DIRECTIONS –
Transcribe exactly the line that contains "Trajnostni razvoj (370, 131)" and every line below it in the listing, through the last, and no other lines.

DATASET –
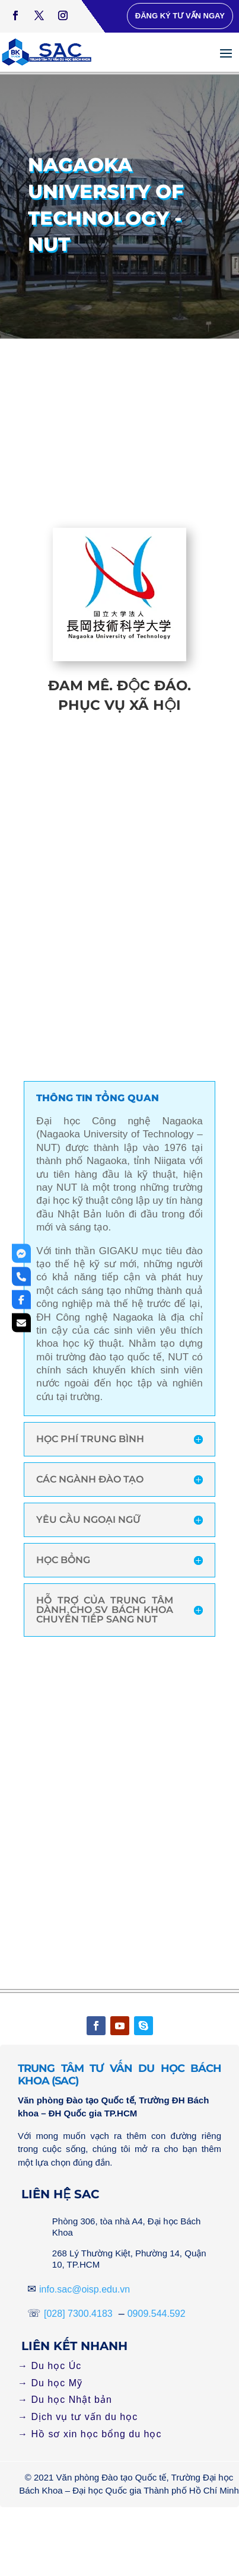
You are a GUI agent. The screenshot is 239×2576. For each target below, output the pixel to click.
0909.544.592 (157, 2314)
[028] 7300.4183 (78, 2314)
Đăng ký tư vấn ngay (180, 15)
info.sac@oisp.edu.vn (84, 2289)
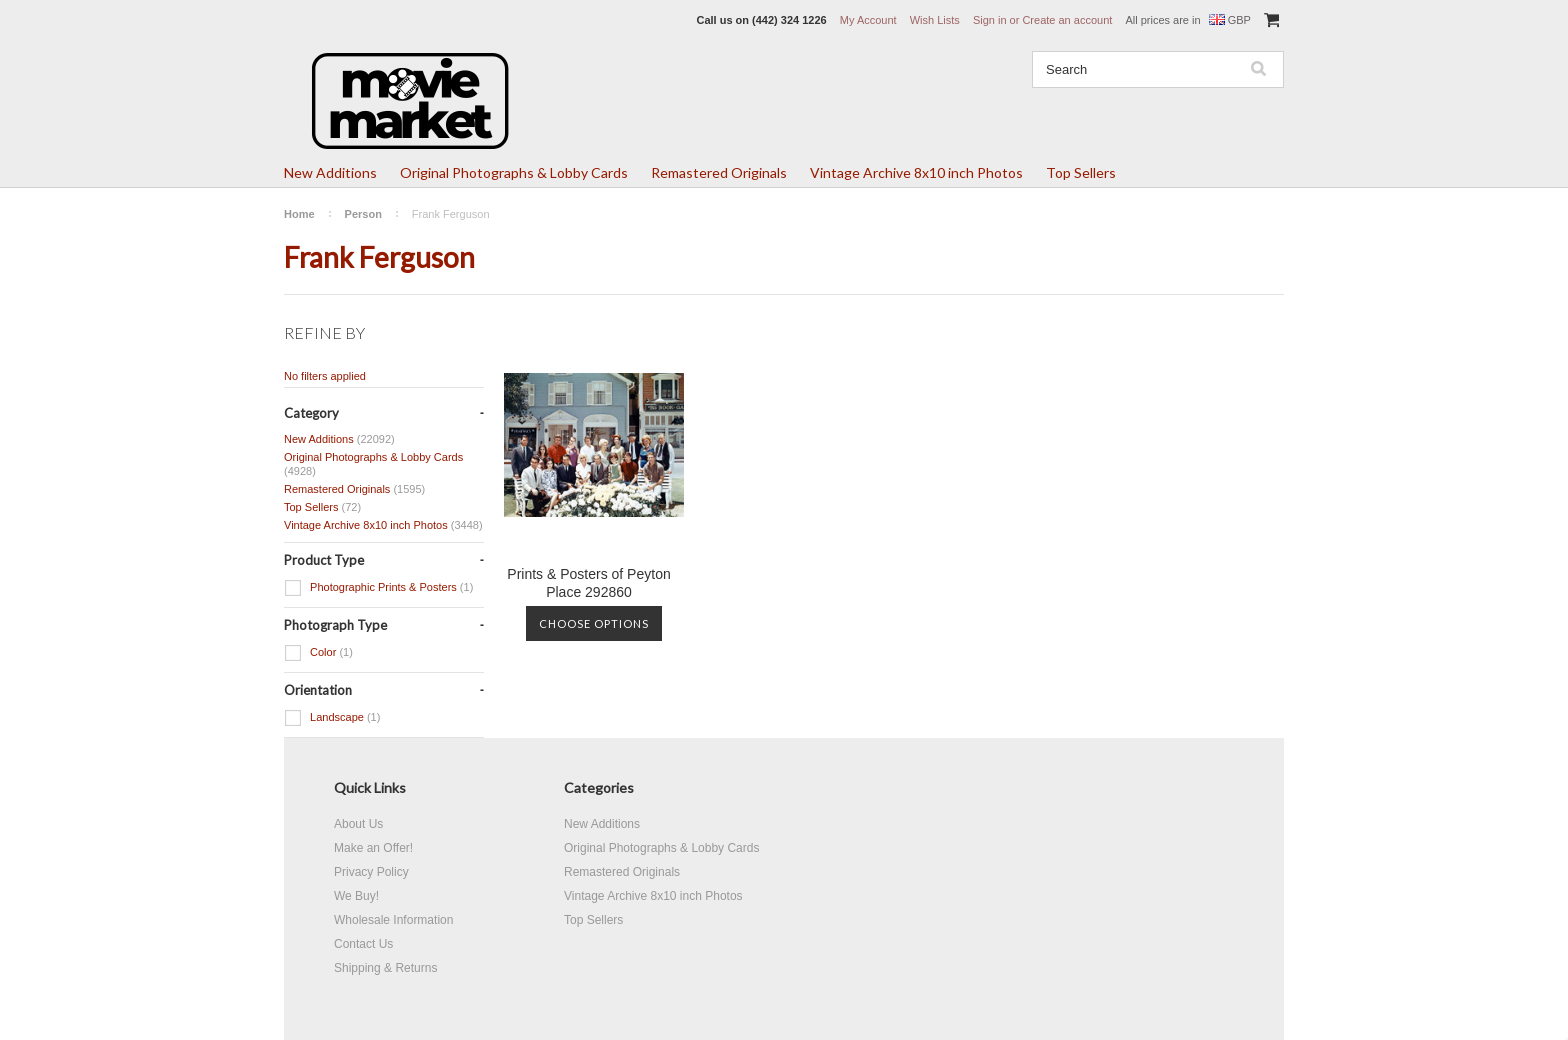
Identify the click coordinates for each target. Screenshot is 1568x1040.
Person (363, 214)
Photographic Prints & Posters (378, 588)
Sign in (990, 20)
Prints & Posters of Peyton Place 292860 (588, 583)
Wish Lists (935, 20)
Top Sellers (1081, 172)
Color (318, 653)
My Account (868, 20)
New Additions (330, 172)
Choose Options (594, 623)
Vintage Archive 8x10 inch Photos (916, 172)
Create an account (1067, 20)
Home (299, 214)
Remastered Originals (719, 172)
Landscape (332, 718)
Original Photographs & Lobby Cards (514, 172)
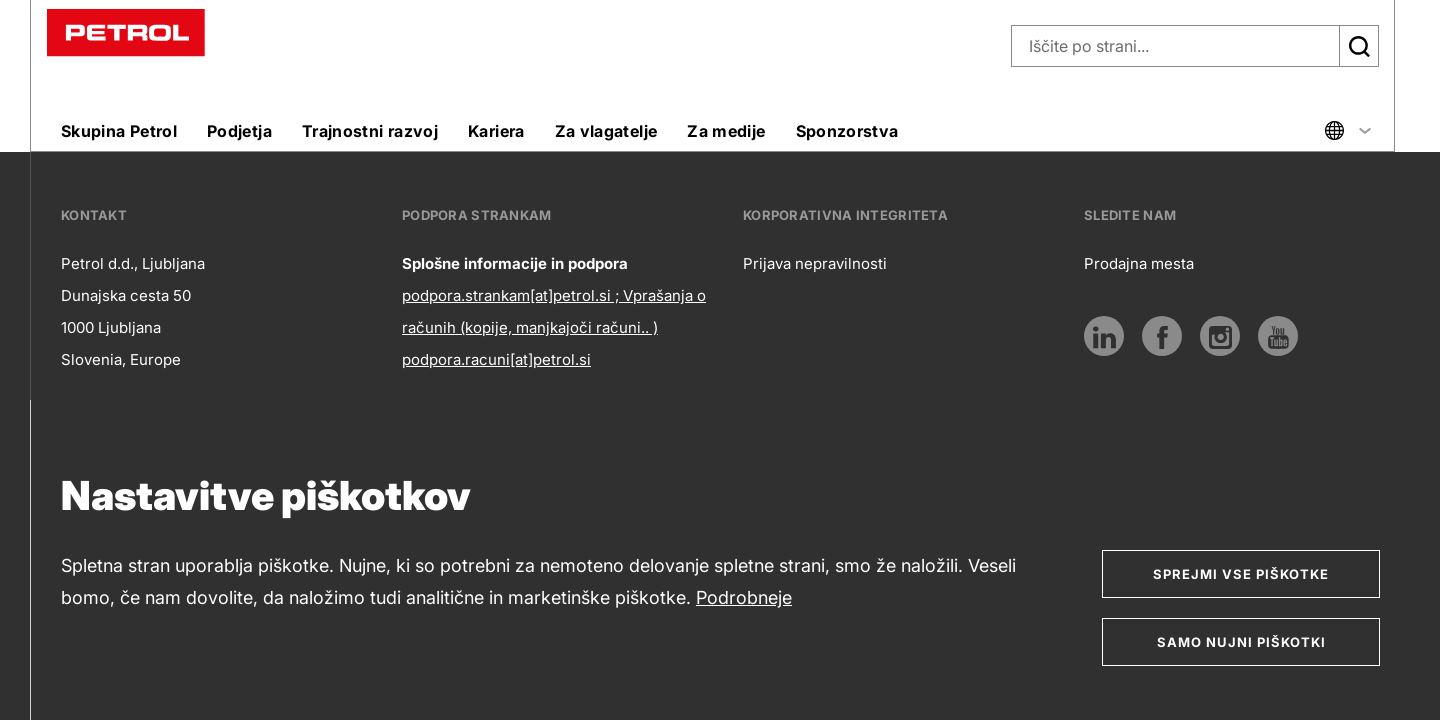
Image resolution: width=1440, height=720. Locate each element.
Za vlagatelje (606, 131)
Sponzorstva (847, 131)
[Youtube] (1278, 336)
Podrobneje (744, 597)
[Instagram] (1220, 336)
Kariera (496, 131)
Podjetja (239, 131)
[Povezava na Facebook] (1162, 336)
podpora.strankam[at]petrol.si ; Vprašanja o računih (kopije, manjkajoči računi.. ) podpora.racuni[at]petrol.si (554, 327)
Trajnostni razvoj (370, 131)
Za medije (726, 131)
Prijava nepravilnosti (815, 263)
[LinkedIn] (1104, 336)
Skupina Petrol (119, 131)
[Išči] (1359, 46)
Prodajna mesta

SOLUTION TO THIS EXERCISE –
Trajnostni razvoj (370, 131)
Za medije (726, 131)
Prijava nepravilnosti (815, 263)
[LinkedIn] (1104, 336)
Skupina Petrol (119, 131)
[Išči] (1359, 46)
Prodajna mesta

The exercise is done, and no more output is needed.